Łańcuchowe miasto Deepgate legło w gruzach, na Martwych Piaskach znalazło się mnóstwo uciekinierów. Spine, świątynni zabójcy, nie mogą się pogodzić z utratą swojego kościoła i próbują siłą powstrzymać exodus mieszkańców miasta.

Rachel i młody anioł Dill zostają zawleczeni do świątynnych izb tortur… ale kiedy z otchłani pod miastem wstaje czerwona mgła, zaczynają się dziać dziwne rzeczy. Po śmierci boga Ulcisa brama do Piekła pozostaje niestrzeżona i potężne siły, które rządzą w niezmierzonych ciemnościach pod Deepgate, dostrzegają swoją szansę. Tylko synowie bogini Ayen rozumieją nowe niebezpieczeństwo. Cospinol, bóg morza i mgły, przybywa, żeby uratować świątynię swojego brata i dopaść jego morderców. Jego koszmarny statek spowity mgłą, inna wersja piekła, już dotarł do Sandport.

Tymczasem Rachel pragnie jedynie zachować swojego towarzysza przy życiu.

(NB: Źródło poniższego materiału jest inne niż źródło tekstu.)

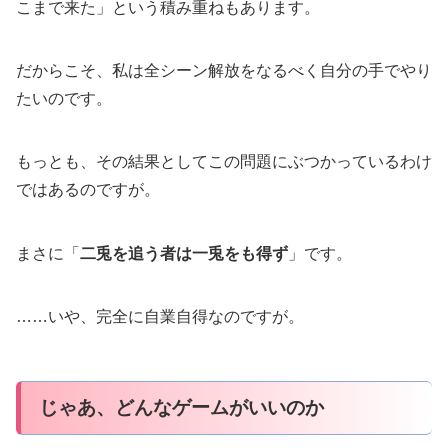
こまで来た」という積み重ねもあります。
だからこそ、私は全シーン解放をなるべく自分の手でやり
たいのです。
もっとも、その結果としてこの問題にぶつかっているわけ
ではあるのですが。
まさに「
二兎を追う者は一兎をも得ず
」です。
……いや、完全に自業自得なのですが。
じゃあ、どんなゲームがいいのか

Po ucieczce z więzienia, ścigana przez wrogów, musi wybrać się w niebezpieczną podróż przez Martwe Piaski, żeby dotrzeć do odległych krain, Pandemerii i Coreollis.  Jednakże pola bitewne w Coreollis są skazane na to, żeby stać się miejscem starcia potęg, walki ludzi, bogów, archontów i niewolników, których tragiczna sytuacja zmusiła do zawarcia sojuszu. O wyniku tej bitwy zadecyduje nie siła, lecz poświęcenie. I nieważne, kto wygra, będzie to zła wiadomość dla wszystkich…  oprócz wciąż rosnących armii Piekła.

 Książka ukaże się 25 lutego br.




Fragment:

Z okna swojego pokoju w tawernie Rachel Hael obserwowała, jak mała flotylla lekkich łodzi rybackich mija barkę na zakręcie rzeki. Krzyki krążących nad nimi mew przypominały ochrypły śmiech. Część ptaków przysiadła na rejach i wygrzewała się w popołudniowym słońcu. Krypa przewoziła piaskowiec z kamieniołomów Shale, znajdujących się dwadzieścia mil dalej w górę Coyle. Skiffy były miejscowe, a ich załogi trudniły się rabunkiem.
Rachel widziała poprzedniego ranka, jak złodzieje zastosowali tę samą taktykę wobec pałacowej barki z Dalamoor. Jej kapitan i marynarze byli tak zajęci wygrażaniem z rufy nieszczęsnym marynarzom odpowiedzialnym za korek na rzece, że nie zauważyli małego chłopca, który zakradł się do namiotu pilota.
Teraz Rachel obserwowała powtórkę wczorajszych wydarzeń. Pośród zamieszania, wrzasków, przekleństw i walenia pychami o kadłuby nikt nie dostrzegł młodego pływaka, który podciągnął się na rufę barki. Znalazłszy się na pokładzie, pomknął chyłkiem do sterówki. Chwilę później wypadł z niej i popędził z powrotem do burty, wpychając zwój papieru do nawoskowanej tuby.